Linq: List of double values - differences between

2019-02-24 05:03发布

问题:

i have a list of double values...

1.23, 1.24, 1.78, 1,74...

so i want to calculate the differences between the successor -> only adding (negative values should be firstly positive)... above 4 values would be 0,01 +0,53 (-)-0,04 (-) -> to make it positive...

with an for-loop, it is easy... any idea how to solve it with linq?

回答1:

I'm not sure what you mean about the negative bits, but this might do what you want. It's horrible because it uses side effects, but...

double prev = 0d;
var differences = list.Select(current =>
    {
       double diff = prev - current;
       prev = current;
       return Math.Abs(diff);
    }).Skip(1);

(The first value is skipped because it just gives the difference between the first original value and 0d.)

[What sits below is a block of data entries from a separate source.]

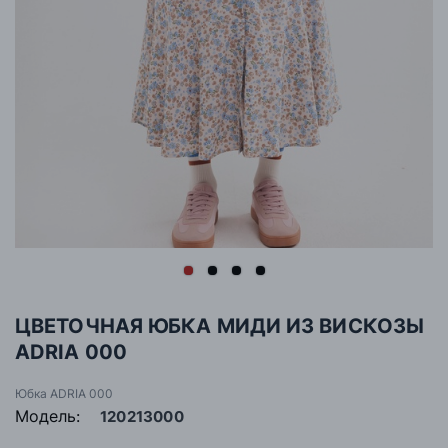
ЦВЕТОЧНАЯ ЮБКА МИДИ ИЗ ВИСКОЗЫ
ADRIA 000
Юбка ADRIA 000
Модель:
120213000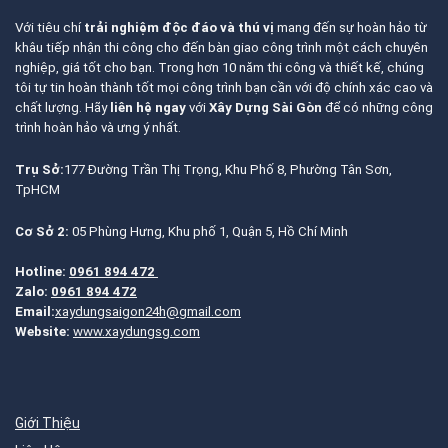
Với tiêu chí
trải nghiệm độc đáo và thú vị
mang đến sự hoàn hảo từ
khâu tiếp nhận thi công cho đến bàn giao công trình một cách chuyên
nghiệp, giá tốt cho bạn. Trong hơn 10 năm thi công và thiết kế, chúng
tôi tự tin hoàn thành tốt mọi công trình bạn cần với độ chính xác cao và
chất lượng. Hãy
liên hệ ngay
với
Xây Dựng Sài Gòn
để có những công
trình hoàn hảo và ưng ý nhất.
Trụ Sở:
177 Đường Trần Thị Trọng, Khu Phố 8, Phường Tân Sơn,
TpHCM
Cơ Sở 2:
05 Phùng Hưng, Khu phố 1, Quận 5, Hồ Chí Minh
Hotline:
0961 894 472
Zalo:
0961 894 472
Email:
xaydungsaigon24h@gmail.com
Website:
www.xaydungsg.com
Giới Thiệu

EDIT: What might be slightly nicer would be an extension method to project based on pairs of elements. This isolates the side-effects in one place, which is fine:

using System.Collections.Generic;

// This must be a non-nested type, and must be static to allow the extension
// method.
public static class Extensions
{
    public static IEnumerable<TResult> SelectPairs<TSource, TResult>
        (this IEnumerable<TSource> source,
         Func<TSource, TSource, TResult> selector)
    {
        using (IEnumerator<TSource> iterator = source.GetEnumerator())
        {
           if (!iterator.MoveNext())
           {
               yield break;
           }
           TSource prev = iterator.Current;
           while (iterator.MoveNext())
           {
               TSource current = iterator.Current;
               yield return selector(prev, current);
               prev = current;
           }
        }
    }
}

To use this in your particular case, you'd do:

var differences = list.SelectPairs((x, y) => Math.Abs(x-y));


回答2:

You could use the overload of the Select method that supplies the index to the function, so that you can access the previous value in the array:

double sum = values.Skip(1).Select((n, i) => Math.Abs(n - values[i])).Sum();

Not a perfectly "clean" LINQ solution (Jon's SelectPairs extension looks nicer), but I think that it's the easiest way to form the pairs.